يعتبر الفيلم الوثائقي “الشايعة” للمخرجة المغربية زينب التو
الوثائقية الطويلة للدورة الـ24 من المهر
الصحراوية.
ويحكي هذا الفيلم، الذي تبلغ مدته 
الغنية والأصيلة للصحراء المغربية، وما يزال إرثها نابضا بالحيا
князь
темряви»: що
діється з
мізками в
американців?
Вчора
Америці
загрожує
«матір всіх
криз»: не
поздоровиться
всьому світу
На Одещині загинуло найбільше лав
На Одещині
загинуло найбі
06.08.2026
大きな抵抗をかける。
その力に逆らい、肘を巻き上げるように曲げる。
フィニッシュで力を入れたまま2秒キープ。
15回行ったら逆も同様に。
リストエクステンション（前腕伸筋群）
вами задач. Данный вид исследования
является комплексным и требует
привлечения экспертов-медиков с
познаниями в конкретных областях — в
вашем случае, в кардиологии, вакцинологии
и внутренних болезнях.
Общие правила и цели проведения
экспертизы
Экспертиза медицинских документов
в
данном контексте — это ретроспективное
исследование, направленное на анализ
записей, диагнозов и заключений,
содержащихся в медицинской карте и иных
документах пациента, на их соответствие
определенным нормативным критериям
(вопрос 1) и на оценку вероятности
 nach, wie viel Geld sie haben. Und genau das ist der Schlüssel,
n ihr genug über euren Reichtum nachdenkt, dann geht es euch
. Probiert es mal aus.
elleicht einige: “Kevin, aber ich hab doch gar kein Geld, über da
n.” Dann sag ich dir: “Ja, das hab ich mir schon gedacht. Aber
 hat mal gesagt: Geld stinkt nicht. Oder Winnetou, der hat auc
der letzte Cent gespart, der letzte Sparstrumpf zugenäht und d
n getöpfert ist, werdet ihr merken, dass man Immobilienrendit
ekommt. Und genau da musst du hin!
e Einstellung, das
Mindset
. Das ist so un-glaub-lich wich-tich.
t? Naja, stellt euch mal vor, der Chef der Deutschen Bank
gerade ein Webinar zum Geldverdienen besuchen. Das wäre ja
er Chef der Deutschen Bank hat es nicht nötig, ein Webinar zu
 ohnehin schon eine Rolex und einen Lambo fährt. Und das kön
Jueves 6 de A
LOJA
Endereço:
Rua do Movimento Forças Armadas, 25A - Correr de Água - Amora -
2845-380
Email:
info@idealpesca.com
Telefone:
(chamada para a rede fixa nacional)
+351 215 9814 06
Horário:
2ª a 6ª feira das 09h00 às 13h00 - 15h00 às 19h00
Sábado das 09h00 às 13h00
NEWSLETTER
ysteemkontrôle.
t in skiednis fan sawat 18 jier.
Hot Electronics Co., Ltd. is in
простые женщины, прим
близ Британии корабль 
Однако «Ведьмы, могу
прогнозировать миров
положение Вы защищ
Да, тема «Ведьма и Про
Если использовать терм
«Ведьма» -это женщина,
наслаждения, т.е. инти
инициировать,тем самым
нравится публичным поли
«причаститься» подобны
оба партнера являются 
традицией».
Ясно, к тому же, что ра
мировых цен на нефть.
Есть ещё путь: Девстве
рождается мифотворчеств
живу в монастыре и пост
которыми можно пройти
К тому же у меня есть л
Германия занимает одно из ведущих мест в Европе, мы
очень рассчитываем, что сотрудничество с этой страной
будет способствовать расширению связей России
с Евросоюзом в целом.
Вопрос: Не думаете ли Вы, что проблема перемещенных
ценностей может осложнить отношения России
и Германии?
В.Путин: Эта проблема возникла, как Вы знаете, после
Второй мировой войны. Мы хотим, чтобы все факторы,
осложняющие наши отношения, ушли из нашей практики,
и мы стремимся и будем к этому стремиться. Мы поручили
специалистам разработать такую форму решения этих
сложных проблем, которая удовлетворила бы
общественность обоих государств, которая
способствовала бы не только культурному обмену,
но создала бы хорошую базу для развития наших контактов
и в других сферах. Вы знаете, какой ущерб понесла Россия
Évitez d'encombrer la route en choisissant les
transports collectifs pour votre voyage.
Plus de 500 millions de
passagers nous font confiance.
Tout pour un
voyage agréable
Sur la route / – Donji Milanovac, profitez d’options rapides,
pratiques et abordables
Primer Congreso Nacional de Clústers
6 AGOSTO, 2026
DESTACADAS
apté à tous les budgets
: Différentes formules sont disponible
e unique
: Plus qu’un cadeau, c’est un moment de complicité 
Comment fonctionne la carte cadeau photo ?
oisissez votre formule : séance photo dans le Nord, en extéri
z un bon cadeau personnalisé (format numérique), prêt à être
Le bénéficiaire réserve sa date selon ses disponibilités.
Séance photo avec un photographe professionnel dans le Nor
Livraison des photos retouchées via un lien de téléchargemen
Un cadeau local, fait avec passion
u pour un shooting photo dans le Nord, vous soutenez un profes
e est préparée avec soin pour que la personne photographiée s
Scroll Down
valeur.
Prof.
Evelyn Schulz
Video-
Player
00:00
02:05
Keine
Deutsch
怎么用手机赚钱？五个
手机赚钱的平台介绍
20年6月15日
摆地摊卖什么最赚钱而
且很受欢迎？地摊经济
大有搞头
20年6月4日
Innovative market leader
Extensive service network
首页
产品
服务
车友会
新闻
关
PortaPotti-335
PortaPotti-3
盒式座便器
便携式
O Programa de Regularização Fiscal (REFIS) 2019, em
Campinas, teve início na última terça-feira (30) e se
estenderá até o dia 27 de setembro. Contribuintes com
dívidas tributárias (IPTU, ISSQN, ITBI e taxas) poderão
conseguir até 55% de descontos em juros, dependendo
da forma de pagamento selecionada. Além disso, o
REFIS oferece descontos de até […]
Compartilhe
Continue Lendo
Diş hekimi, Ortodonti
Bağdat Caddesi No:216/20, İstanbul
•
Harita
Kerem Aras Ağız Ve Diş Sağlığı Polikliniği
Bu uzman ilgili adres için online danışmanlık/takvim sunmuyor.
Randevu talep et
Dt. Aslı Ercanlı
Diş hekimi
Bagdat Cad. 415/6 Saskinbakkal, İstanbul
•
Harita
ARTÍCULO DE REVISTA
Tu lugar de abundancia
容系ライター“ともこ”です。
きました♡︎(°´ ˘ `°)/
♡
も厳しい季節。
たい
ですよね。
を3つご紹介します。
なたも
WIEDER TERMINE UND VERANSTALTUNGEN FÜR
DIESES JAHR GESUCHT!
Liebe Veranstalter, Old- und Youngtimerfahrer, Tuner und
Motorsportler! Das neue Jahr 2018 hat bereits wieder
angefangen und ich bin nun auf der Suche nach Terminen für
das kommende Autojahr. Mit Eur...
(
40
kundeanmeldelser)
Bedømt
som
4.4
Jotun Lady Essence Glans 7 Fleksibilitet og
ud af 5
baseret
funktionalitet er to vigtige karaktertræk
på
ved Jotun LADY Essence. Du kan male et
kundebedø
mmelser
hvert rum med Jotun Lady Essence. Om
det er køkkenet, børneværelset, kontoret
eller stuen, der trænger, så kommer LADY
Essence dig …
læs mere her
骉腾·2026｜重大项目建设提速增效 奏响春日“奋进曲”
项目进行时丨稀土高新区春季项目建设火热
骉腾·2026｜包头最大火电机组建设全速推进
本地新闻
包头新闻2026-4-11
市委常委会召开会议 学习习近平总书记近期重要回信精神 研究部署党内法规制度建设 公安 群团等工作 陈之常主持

════

## Work required
Tell how many lines in the data hold the string "über". Only the number is wanted.

## Reply to the task
2